* TASK BRIEF
Exact copy, pictures excluded: please retype every record below.

* PROVIDED DATA
───
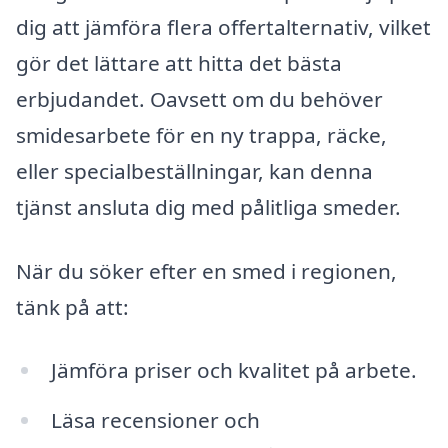
dig att jämföra flera offertalternativ, vilket
gör det lättare att hitta det bästa
erbjudandet. Oavsett om du behöver
smidesarbete för en ny trappa, räcke,
eller specialbeställningar, kan denna
tjänst ansluta dig med pålitliga smeder.
När du söker efter en smed i regionen,
tänk på att:
Jämföra priser och kvalitet på arbete.
Läsa recensioner och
───
* RESULT OF THE EXERCISE
dig att jämföra flera offertalternativ, vilket
gör det lättare att hitta det bästa
erbjudandet. Oavsett om du behöver
smidesarbete för en ny trappa, räcke,
eller specialbeställningar, kan denna
tjänst ansluta dig med pålitliga smeder.
När du söker efter en smed i regionen,
tänk på att:
Jämföra priser och kvalitet på arbete.
Läsa recensioner och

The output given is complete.